Heavenly Father has a way of taking care of you sometimes that you don't realize - Mariah came right after that - a whole month early - on February 19th. So I didn't have to deal with bringing a baby into the world at the same time as grieving the one He took back.
And, once again, Mike is in Utah during the week of Emily's death...it's bittersweet, because he almost always is gone away this week, just like when she died, and I struggle through it alone (both unhappy he's gone and happy that I'm by myself to mourn, at least as alone as you can be surrounded by kids *and a mom* who have interrupted like 5 times while I'm writing this - and I'm glad he's there to take care of her grave - it's so comforting in a morbid kind of way - unless you've lost someone who was deep in your heart, you just don't see how, but it is).
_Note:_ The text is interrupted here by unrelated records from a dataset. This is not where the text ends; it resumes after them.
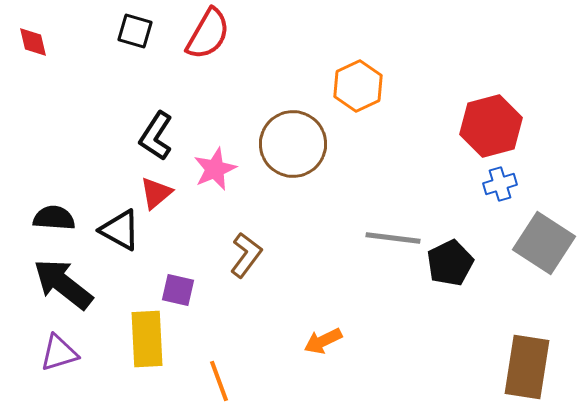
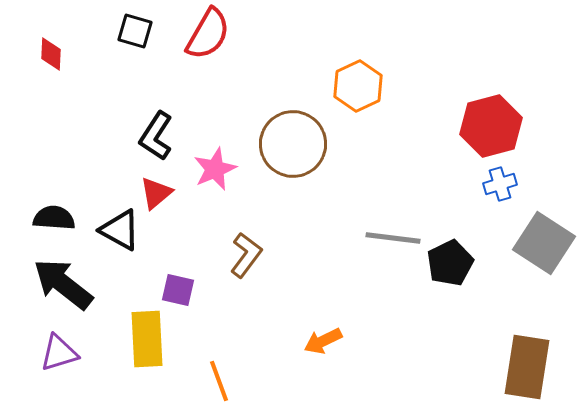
red diamond: moved 18 px right, 12 px down; rotated 16 degrees clockwise
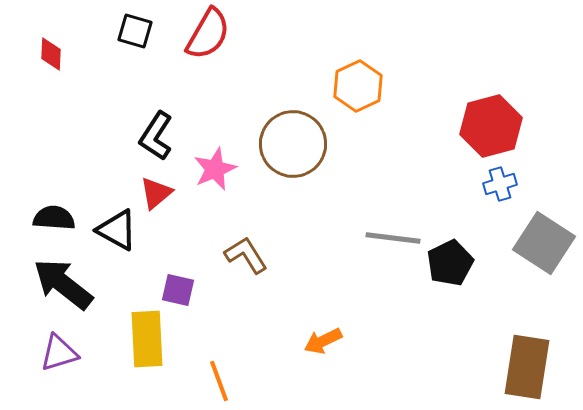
black triangle: moved 3 px left
brown L-shape: rotated 69 degrees counterclockwise
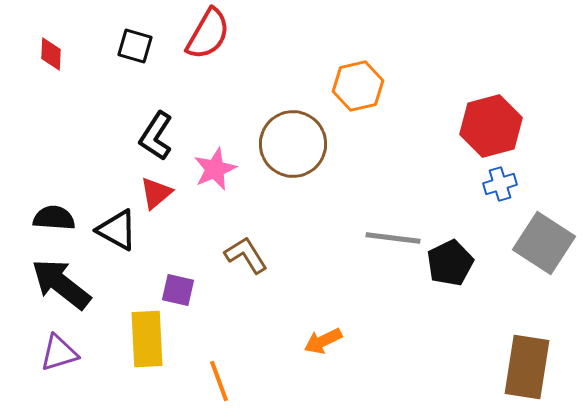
black square: moved 15 px down
orange hexagon: rotated 12 degrees clockwise
black arrow: moved 2 px left
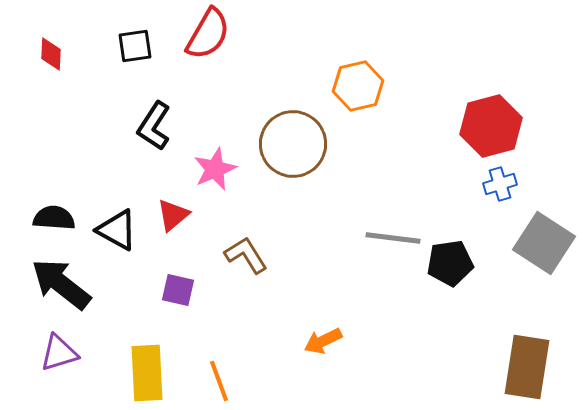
black square: rotated 24 degrees counterclockwise
black L-shape: moved 2 px left, 10 px up
red triangle: moved 17 px right, 22 px down
black pentagon: rotated 18 degrees clockwise
yellow rectangle: moved 34 px down
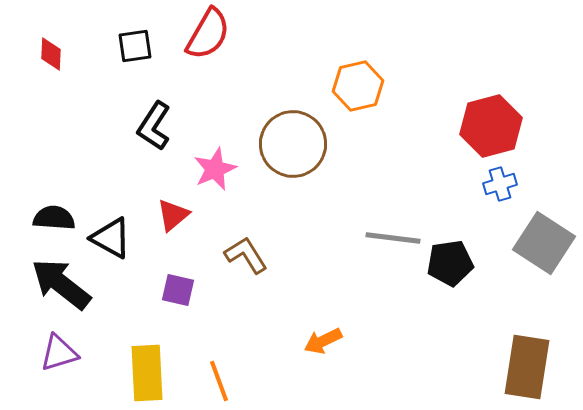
black triangle: moved 6 px left, 8 px down
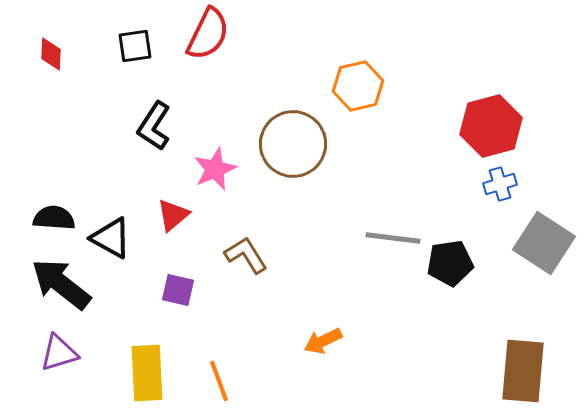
red semicircle: rotated 4 degrees counterclockwise
brown rectangle: moved 4 px left, 4 px down; rotated 4 degrees counterclockwise
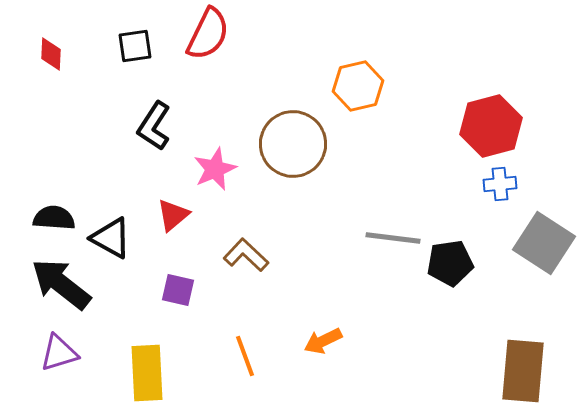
blue cross: rotated 12 degrees clockwise
brown L-shape: rotated 15 degrees counterclockwise
orange line: moved 26 px right, 25 px up
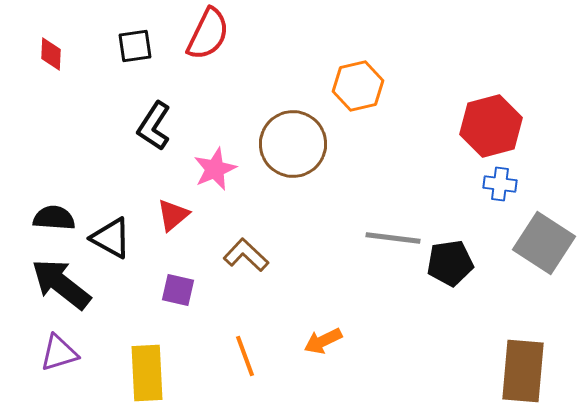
blue cross: rotated 12 degrees clockwise
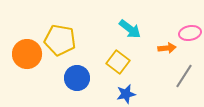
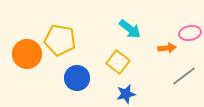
gray line: rotated 20 degrees clockwise
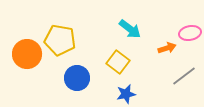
orange arrow: rotated 12 degrees counterclockwise
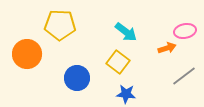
cyan arrow: moved 4 px left, 3 px down
pink ellipse: moved 5 px left, 2 px up
yellow pentagon: moved 15 px up; rotated 8 degrees counterclockwise
blue star: rotated 18 degrees clockwise
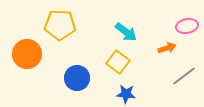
pink ellipse: moved 2 px right, 5 px up
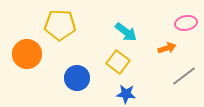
pink ellipse: moved 1 px left, 3 px up
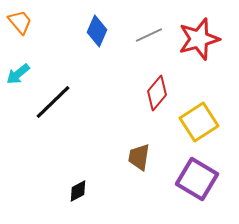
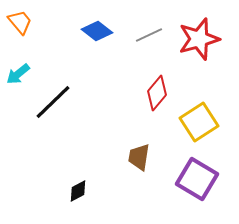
blue diamond: rotated 76 degrees counterclockwise
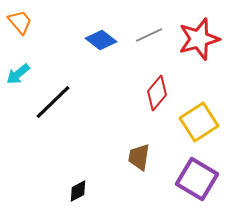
blue diamond: moved 4 px right, 9 px down
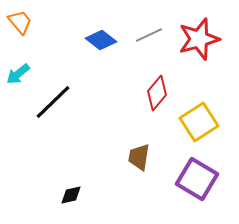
black diamond: moved 7 px left, 4 px down; rotated 15 degrees clockwise
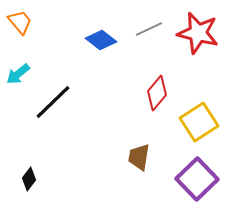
gray line: moved 6 px up
red star: moved 1 px left, 6 px up; rotated 30 degrees clockwise
purple square: rotated 15 degrees clockwise
black diamond: moved 42 px left, 16 px up; rotated 40 degrees counterclockwise
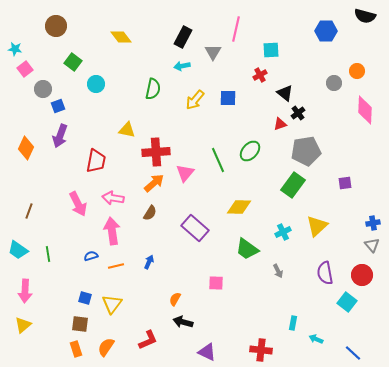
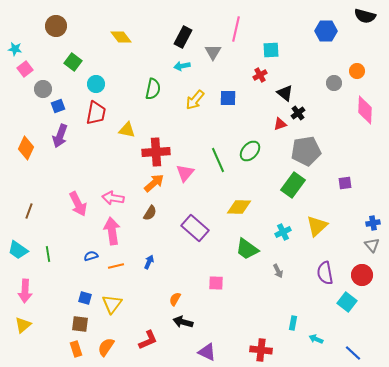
red trapezoid at (96, 161): moved 48 px up
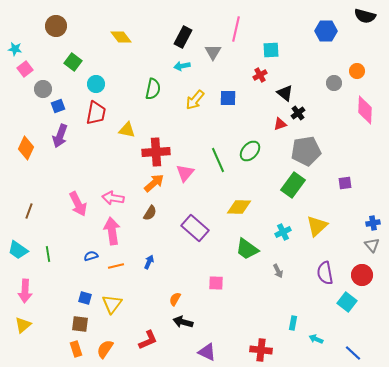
orange semicircle at (106, 347): moved 1 px left, 2 px down
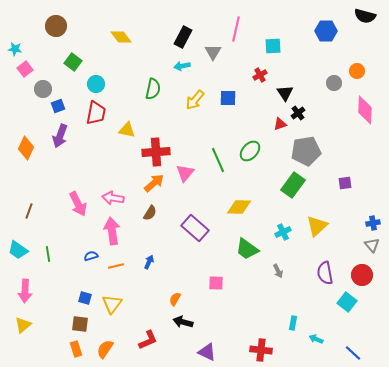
cyan square at (271, 50): moved 2 px right, 4 px up
black triangle at (285, 93): rotated 18 degrees clockwise
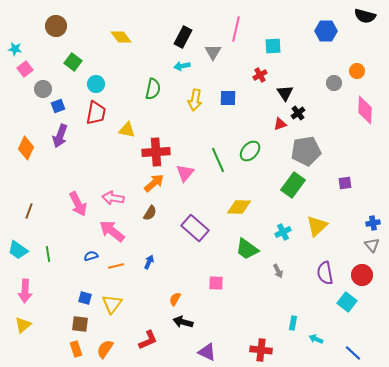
yellow arrow at (195, 100): rotated 30 degrees counterclockwise
pink arrow at (112, 231): rotated 44 degrees counterclockwise
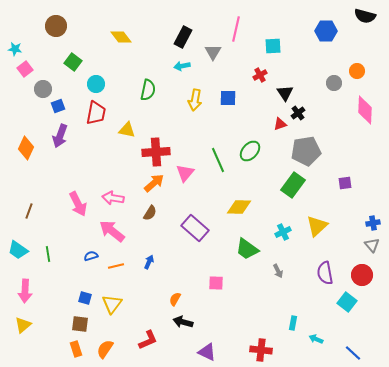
green semicircle at (153, 89): moved 5 px left, 1 px down
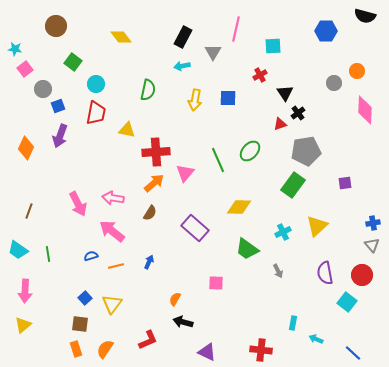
blue square at (85, 298): rotated 32 degrees clockwise
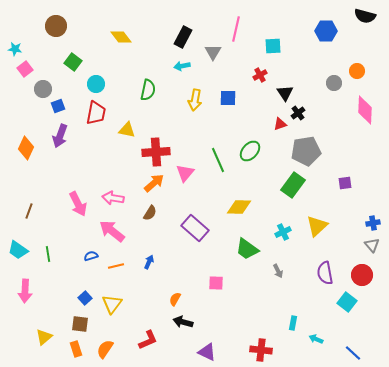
yellow triangle at (23, 325): moved 21 px right, 12 px down
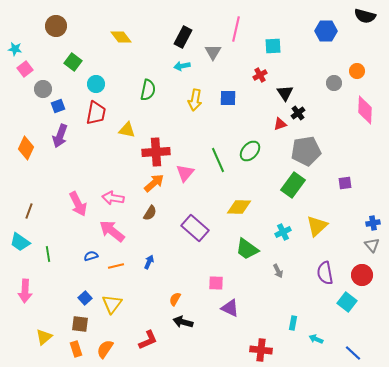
cyan trapezoid at (18, 250): moved 2 px right, 8 px up
purple triangle at (207, 352): moved 23 px right, 44 px up
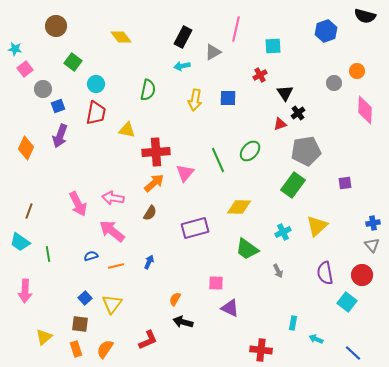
blue hexagon at (326, 31): rotated 20 degrees counterclockwise
gray triangle at (213, 52): rotated 30 degrees clockwise
purple rectangle at (195, 228): rotated 56 degrees counterclockwise
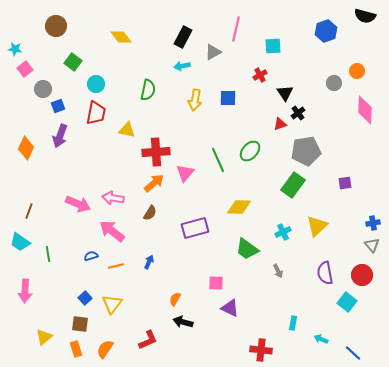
pink arrow at (78, 204): rotated 40 degrees counterclockwise
cyan arrow at (316, 339): moved 5 px right
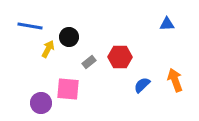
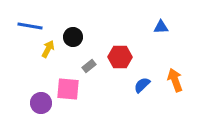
blue triangle: moved 6 px left, 3 px down
black circle: moved 4 px right
gray rectangle: moved 4 px down
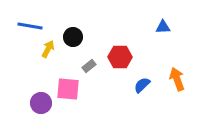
blue triangle: moved 2 px right
orange arrow: moved 2 px right, 1 px up
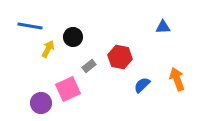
red hexagon: rotated 10 degrees clockwise
pink square: rotated 30 degrees counterclockwise
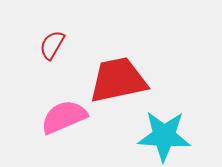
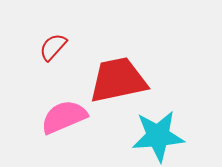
red semicircle: moved 1 px right, 2 px down; rotated 12 degrees clockwise
cyan star: moved 6 px left; rotated 8 degrees counterclockwise
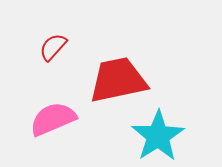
pink semicircle: moved 11 px left, 2 px down
cyan star: rotated 28 degrees counterclockwise
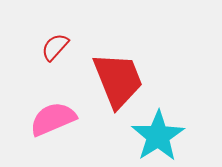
red semicircle: moved 2 px right
red trapezoid: rotated 80 degrees clockwise
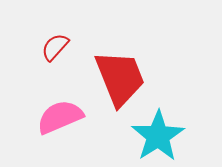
red trapezoid: moved 2 px right, 2 px up
pink semicircle: moved 7 px right, 2 px up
We even have pictures - same grave, different flowers, balloons, pinwheels, kids getting older as the years go by. All to be able to take a moment to pray in remembrance and with the faith that we'll be together again.
And that's just the way life is. To every thing there is a season, and a time to every purpose under the heaven.
6 comments:
Chrissie, I thought about Emily the entire time I was pregnant with JD. I often called my doctors,even when I would feel stupid about calling. I remember when you lost her like it was yesterday and it's so surreal to know it was 11 years ago. How time has gone by.
Thank you so much for sharing, you are wonderful.
WOW...I can't see as I am trying to type this (no it's not my young and 'adorbale' eyes). I am remember I was happy that Con and I could be there and try and help. I love you Chris and I am glad you can look back and remember. Emily will never be forgotten. LOVE YOU!
Chrissie I remember when all that happened. I remember being upset about the situation but being too young to really understand what it would be like. Now being of child bearing age I can begin to comprehend how crazy that would be to loose a baby you have cared for that long. Matt has a stillborn brother as well, Its something I wouldnt want anyone to go through! Where is Emily buried? If you want maybe I can go on Wednesday and put some dafodils on her grave if Mike doesn't? Let me know :)
What a beautifuland loving tribute to your daughter! Thanks for sharing it with all of us!
I could never imagane losing a child that far along. I wish that it never happens to anyone.
It's so funny how something that happened so long ago still affects everyone around them. Of course you personally will always remember but it's comforting when others remember too. Every time I get pregnant and lose a little one,(heart beat seen and all) I think of your little Emily. I have a friend who lost his baby 7 weeks after he was born and he is buried with in feet of Emily's grave. When ever I am up that way I also stop by to say hello.